Algo despertó en el interior de Malus, como una chispa que prende sobre leña seca.

—Pero si el templo y su tesoro estuviesen fuera del alcance, la magia de la llave se vería afectada, ¿no es cierto?

La mujer druchii sonrió con aprobación.

—En efecto. Eres más astuto de lo que pensaba, hermano querido.

—Así que el templo y su tesoro —concluyó Malus— podrían estar a mi alcance si tuviera un modo de robarle la llave a Urial y buscar yo mismo el emplazamiento.

—¿Deseas enfrentarte al Rechazado dentro de su cubil? Tu estupidez linda con el impulso suicida.

—Urial no pasa todas las horas de vigilia dentro de su torre. De hecho, el templo tiene rituales propios que deben ser observados después del Hanil Khar. Estará en la ciudad cada noche durante los próximos días, ¿verdad?

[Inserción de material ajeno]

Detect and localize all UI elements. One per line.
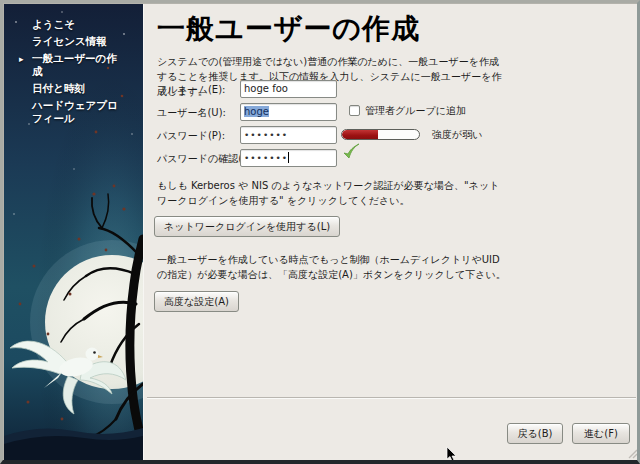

—Verdad —asintió Nagaira—. Pero están los sirvientes, los guardias y, algo más importante, una red de hechizos protectores y trampas.

Malus se inclinó hacia delante y posó suavemente la punta de un dedo en la depresión de la garganta de ella.

—Estoy seguro de que tienes formas de pasar a través de sus muchos encantamientos.

Nagaira rió entre dientes.

—¿Y por qué tengo que ayudarte?

—Para perjudicar a Urial, por supuesto. Y para compartir el poder cuando lo haya sacado de los Desiertos del Caos.

Ella sonrió.

—Por supuesto.

—¿Puedes meternos a mí y un pequeño grupo de mis guardias dentro de la torre?

Los ojos de Nagaira vagaron por las abarrotadas librerías que rodeaban la habitación, como si hiciera inventario mental.

—Puedo hacer que entre un grupo pequeño en la torre —dijo después de pensarlo un momento—. Pero tendré que acompañaros. Me parece que habrá trampas que requerirán más que un amuleto protector para escabullirse a través de ellas.

Malus se quedó pensativo. No le gustaba la idea, pero no veía qué alternativa tenía. Con ella a su lado, al menos podría estar seguro de que haría todo lo que estuviera en su poder para salir con vida.

—Muy bien.

—¿Y compartiremos cualquier poder que saques de los Desiertos del Caos?

—Por supuesto —replicó él, y la mentira se deslizó impecablemente por su lengua.

Su media hermana sonrió y se reclinó con languidez en el diván.

—En ese caso, quédate aquí conmigo un rato, querido hermano —dijo—. Ha pasado largo tiempo desde que nos vimos por última vez, y tenemos que ponernos al día en muchas cosas.